YOUR OBJECTIVE:
The lines to copy run from the one containing "Statistik (711, 289)" to the very end of the records; give them exactly, and only them, without pictures.

PROVIDED RECORDS:
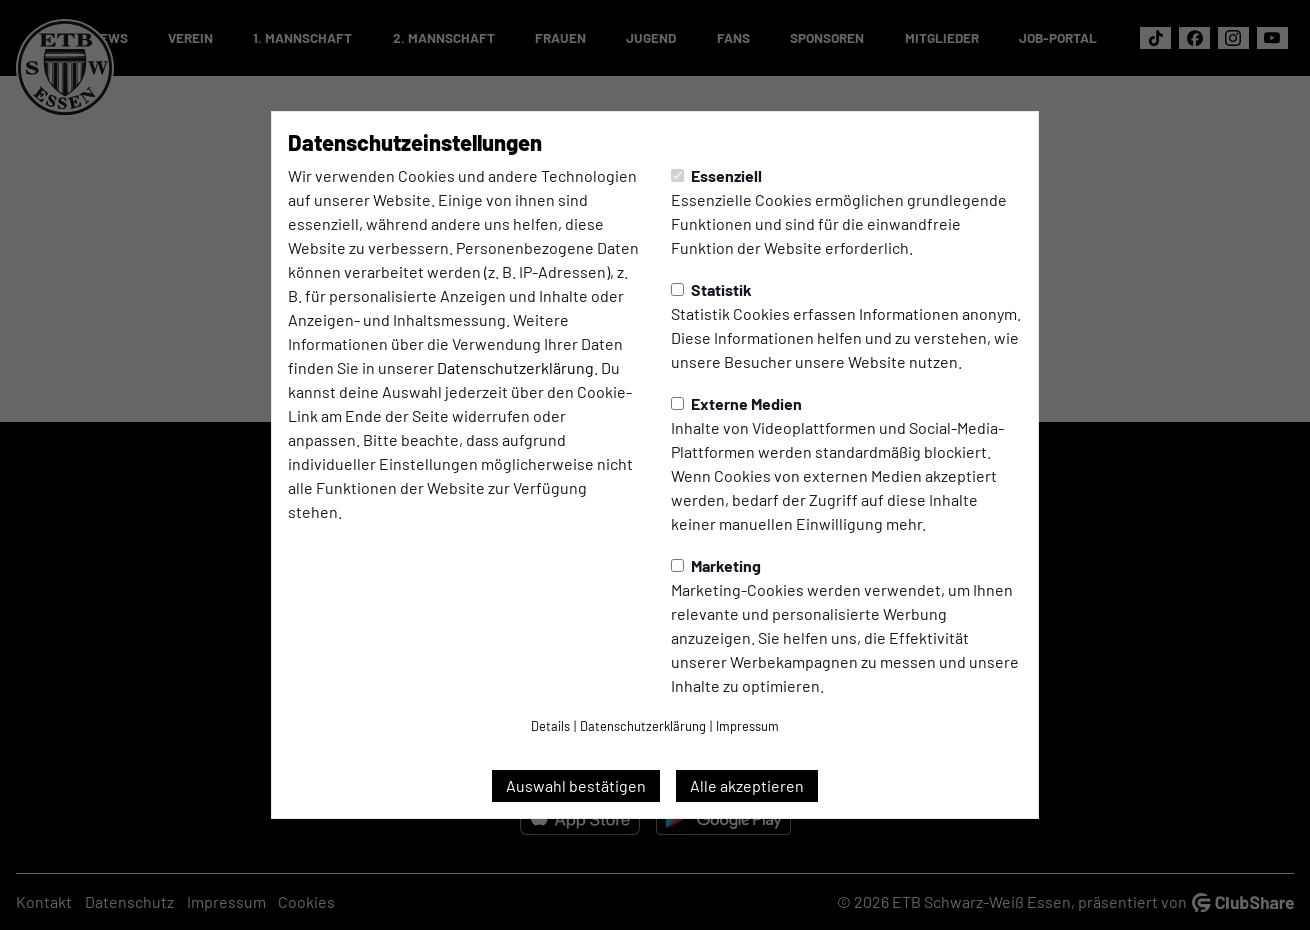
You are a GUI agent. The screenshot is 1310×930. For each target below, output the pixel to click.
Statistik (711, 289)
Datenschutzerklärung (515, 367)
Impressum (747, 726)
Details (550, 726)
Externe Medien (736, 403)
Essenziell (716, 175)
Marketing (716, 565)
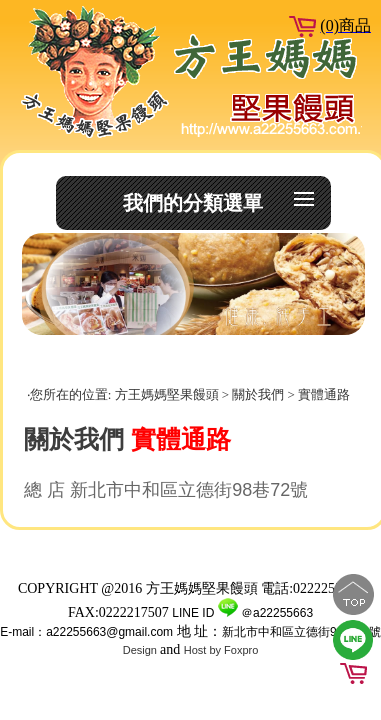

EXERCISE RESULT:
Statistik (711, 289)
Datenschutzerklärung (515, 367)
Impressum (747, 726)
Details (550, 726)
Externe Medien (736, 403)
Essenziell (716, 175)
Marketing (716, 565)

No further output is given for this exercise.